Understanding what mental illness comes to represent to the patient recommends the therapist's forceful intrusion into the patient's world. Being forceful, in my opinion, means that the therapist is actively
involving himself/herself in the patient's world. It represents an understanding of what mental illness means to the patient. Does it sound reasonable for us to wait for the patient's invitation into their world, or do we
need to understand their language and their logic? We must realize that the idea of change, in many cases is a terrifying prospect for the patient and tends to exacerbate their resistance. Change is terrifying in view of
the fact that repeated failures in treatment make that patient's condition a more acceptable life style than facing failure again and/or the unknown that change suggests.
There are any number of subtle and unsubtle measures that we can take in convincing these human beings we intend to help them resolve enough of their fears so they can join in our efforts on their behalf. The message is
not complex. We must change before they can change.
Treatment for us is a series of direct interpersonal confrontations leading to a common goal, to force the patient to choose between staying sick and getting better. In every case we treat, we have to make new decisions
about what we are going to do and how are we going to do it. This process is often unconscious and automatic and it is only when we look back that we can see what we have done and understand what it means. Nevertheless,
we approach each case with certain basic principles in mind.
First, patients deserve our help and we will do everything we can to see that they have it.
Second, there is nothing fair about mental illness. It does not let people do what they want to do with their lives. It interferes with their humanity. It robs them of their dignity and deprives them of their happiness.
Third, we cannot help our patients if we allow ourselves to believe they have a right to be sick. We must press them, over and over again, to join us in our world, no matter how long it takes, or what we have to do to get
them there. The only tools we have are our human feelings and our understanding of their illness. In the right combination, these are all we need.

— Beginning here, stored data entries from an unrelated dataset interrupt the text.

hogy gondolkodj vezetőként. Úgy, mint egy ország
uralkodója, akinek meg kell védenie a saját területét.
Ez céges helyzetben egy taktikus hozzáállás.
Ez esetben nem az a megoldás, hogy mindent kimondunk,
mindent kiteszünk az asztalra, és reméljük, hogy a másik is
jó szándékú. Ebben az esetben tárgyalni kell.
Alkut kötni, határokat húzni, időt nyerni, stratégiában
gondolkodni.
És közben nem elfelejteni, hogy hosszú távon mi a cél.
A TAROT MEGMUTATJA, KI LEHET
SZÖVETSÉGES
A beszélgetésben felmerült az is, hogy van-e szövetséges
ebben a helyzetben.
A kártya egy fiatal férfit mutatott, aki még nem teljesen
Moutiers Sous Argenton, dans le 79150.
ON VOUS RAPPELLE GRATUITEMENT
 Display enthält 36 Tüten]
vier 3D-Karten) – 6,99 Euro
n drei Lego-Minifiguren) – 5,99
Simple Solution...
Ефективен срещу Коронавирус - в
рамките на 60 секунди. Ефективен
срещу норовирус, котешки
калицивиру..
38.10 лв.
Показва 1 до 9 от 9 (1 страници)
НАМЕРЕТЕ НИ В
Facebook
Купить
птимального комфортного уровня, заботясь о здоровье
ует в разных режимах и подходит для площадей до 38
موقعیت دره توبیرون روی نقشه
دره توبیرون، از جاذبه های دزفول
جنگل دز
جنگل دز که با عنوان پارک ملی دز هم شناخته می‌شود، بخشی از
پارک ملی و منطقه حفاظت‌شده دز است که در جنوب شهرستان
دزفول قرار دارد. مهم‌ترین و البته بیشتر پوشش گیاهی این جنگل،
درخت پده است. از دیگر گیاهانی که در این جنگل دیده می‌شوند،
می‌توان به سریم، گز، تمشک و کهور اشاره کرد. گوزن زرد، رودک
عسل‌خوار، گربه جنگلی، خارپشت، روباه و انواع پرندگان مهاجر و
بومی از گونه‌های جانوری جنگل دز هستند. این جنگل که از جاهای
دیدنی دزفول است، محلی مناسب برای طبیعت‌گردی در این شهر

Most therapists don't view treatment this way at all. The problem they have is a real one. To accept responsibility for the treatment of mentally ill patients is a commitment most of them do not even understand or perhaps
want to make. It is always easier to blame the patient for not getting better than to look at yourself. With this occurrence, it follows that once again the patient is in a position to defeat the efforts of treatment. We
must realize that they have lost faith in our efforts and they have come to regard their sick system as a logical way of surviving. In every aspect in the rehabilitation process, we must review ourselves more carefully
and overcome our weakness in treatment so at the very least we learn how to make contact with our patients, so that we can help the person understand the nature of their experience. Under the best of conditions we are
trying to help them overcome their mental illness so that their experience at being mentally ill can recede into the historical background of their lives and the process of rehabilitation can begin.